Unlike the Hubble Space Telescope (HST) — which has been in low earth orbit for over 26 years — JWST has to be protected from the light and heat of the sun, Earth and moon in order to operate. Shielded by a five layer sunshield the size of a tennis court, JWST will be in perpetual darkness and cold so that its 18 gold-covered beryllium mirror segments and sensitive instruments can collect infrared light from our solar system and from 13.5 billion years ago. Three ounces of gold — an excellent reflector of infrared light — covers the primary mirror segments, which total 6.5 meters in diameter, and the secondary mirror. For comparison, HST’s solid mirror is 2.5 meters across and uses aluminum to cover its primary and secondary mirrors.
NASA prefers to think of JWST as the successor to HST, not the replacement. It is hoped that the two space telescopes can work together to observe the universe jointly, thereby affording different perspectives in terms of data obtained as well as field of views of planets as seen from low earth orbit versus a million miles from Earth.
I have been following the progress of JWST for years, a major undertaking that has taken 20-plus years so far. When I was at Goddard last year, the 18 primary mirror segments and the secondary mirror, which directs light from the mirror segments into the instruments of JWST, were still in storage and the instruments being tested. I was amazed to see the telescope and instruments, known as the optical telescope element, of JWST assembled — it is big! When you consider that there is still the integration of the spacecraft bus and sunshield to the telescope to be performed, JWST really gets big.
A major optical test called the “center of curvature” test has just been successfully completed at Goddard. The test determined the condition of JWST’s optics so that after upcoming vibration and acoustic testing is completed, the optics can be tested again for any changes. This before and after comparison is crucial to ensure the optics are to specification. There will be more optical testing for JWST in “space-like conditions” in the near future in Texas to make sure focus can be achieved.

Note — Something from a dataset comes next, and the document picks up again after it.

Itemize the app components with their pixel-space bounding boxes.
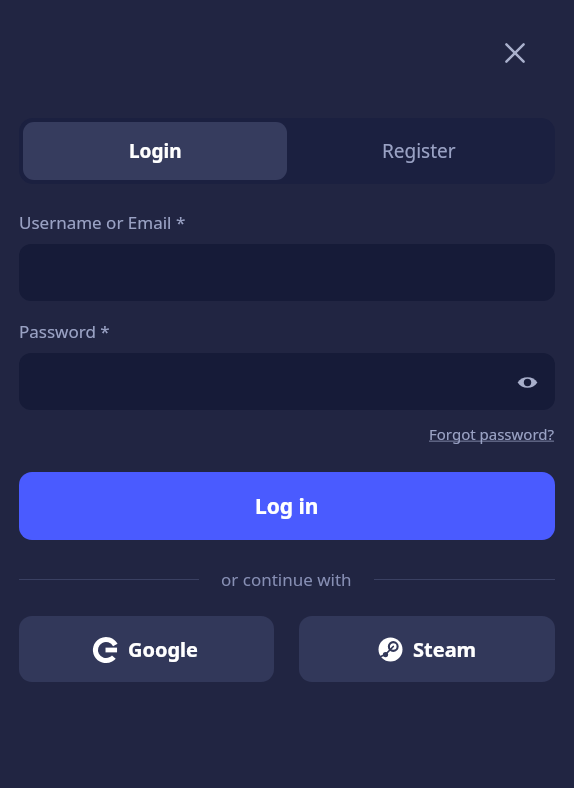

You may recall that HST had a “focus problem” when the first pictures were taken with the telescope. Upon analysis, it was determined that the “world’s most perfect mirror” has been made to the wrong specifications and could not see clearly. A space shuttle repair mission conducted by NASA astronauts installed “contacts” on HST and the rest is history, along with the treasure trove of data and pictures collected.
There are currently no plans for JWST to be visited by astronauts like HST was — there were five HST servicing missions — and it was not made with this capability in mind. If there is a problem with JWST that potentially could be fixed by astronauts, this will have to be addressed accordingly by NASA. NASA will soon have the hardware to get to L2 in the form of the Orion-manned spacecraft and the space launch system (SLS).

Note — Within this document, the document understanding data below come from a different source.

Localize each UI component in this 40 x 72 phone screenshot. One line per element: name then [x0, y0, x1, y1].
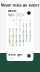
staticText: 7: [12, 28, 14, 32]
staticText: Never miss an event: [0, 2, 40, 8]
staticText: 10:00 AM: [8, 57, 14, 59]
staticText: 21: [12, 36, 14, 43]
staticText: 20: [9, 36, 11, 43]
staticText: F: [26, 19, 27, 22]
staticText: 16: [19, 31, 21, 38]
staticText: 12: [29, 26, 31, 34]
staticText: 25: [26, 36, 28, 43]
staticText: 18: [26, 31, 28, 38]
staticText: 6: [9, 28, 11, 32]
staticText: 14: [12, 31, 14, 38]
staticText: 30: [19, 40, 21, 47]
staticText: 31: [22, 40, 24, 47]
staticText: 3: [22, 24, 24, 27]
staticText: 17: [22, 31, 24, 38]
staticText: 8: [16, 28, 18, 32]
staticText: 9: [19, 28, 21, 32]
staticText: 27: [9, 40, 11, 47]
staticText: Team sync: [8, 53, 22, 56]
staticText: 2: [19, 24, 21, 27]
staticText: 10: [22, 26, 24, 34]
staticText: March 2024: [8, 13, 24, 17]
staticText: 22: [16, 36, 18, 43]
staticText: 15: [16, 31, 18, 38]
staticText: 11: [26, 26, 28, 34]
staticText: Events: [8, 9, 16, 13]
staticText: 28: [12, 40, 14, 47]
staticText: S: [9, 19, 10, 22]
staticText: 24: [22, 36, 24, 43]
staticText: 13: [9, 31, 11, 38]
staticText: 29: [16, 40, 18, 47]
staticText: 23: [19, 36, 21, 43]
staticText: 5: [29, 24, 31, 27]
staticText: 19: [29, 31, 31, 38]
staticText: S: [30, 19, 31, 22]
staticText: 26: [29, 36, 31, 43]
staticText: 1: [16, 24, 18, 27]
staticText: W: [19, 19, 21, 22]
staticText: 4: [26, 24, 28, 27]
staticText: M: [12, 19, 14, 22]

To give JWST the highest probability of success, testing and more testing is the name of the game. There are 180 deployment steps that JWST must accomplish in the right sequence, at the right time and to correct specification in order to work properly.
Only a half dozen of these are not “show stoppers.” From launch in French Guiana using the European Space Agency’s (ESA) Ariane 5 rocket to arrival at L2, it will be an interesting few weeks for the JWST team.
There is a well-known axiom in astronomy: Every time there is a new telescope with new technology, there will be new discoveries. JWST certainly fits this standard given its cutting edge design, instruments and capabilities.
New composite material had to be invented to withstand the rigors of launch and deep cold in order to provide a rock solid foundation for the telescope and its four instruments: 9,000 bonding points using aviation grade epoxy hold the composite structure together; a micro shutter provides 250,000 slits that can precisely define the light pattern entering the telescope and allow up to 100 objects being observed simultaneously; and the Cryocooler will take one instrument down to only 7 degrees above absolute zero (-452 degrees F).
JWST will allow astronomers to see the faintest infrared glow emitted by the very first stars and galaxies 400 million years after the big bang; to make observations of our solar system from Mars outward to include Pluto and the farthest reaches beyond; and to learn about exoplanets and the origins of life. JWST also promises to reveal the unknown to us, which is most exciting.
It will take about six months after launch before JWST is ready to observe the universe. Oh, the sights we will see — I can hardly wait.
JWST is an international collaboration between NASA, ESA and the Canadian Space Agency.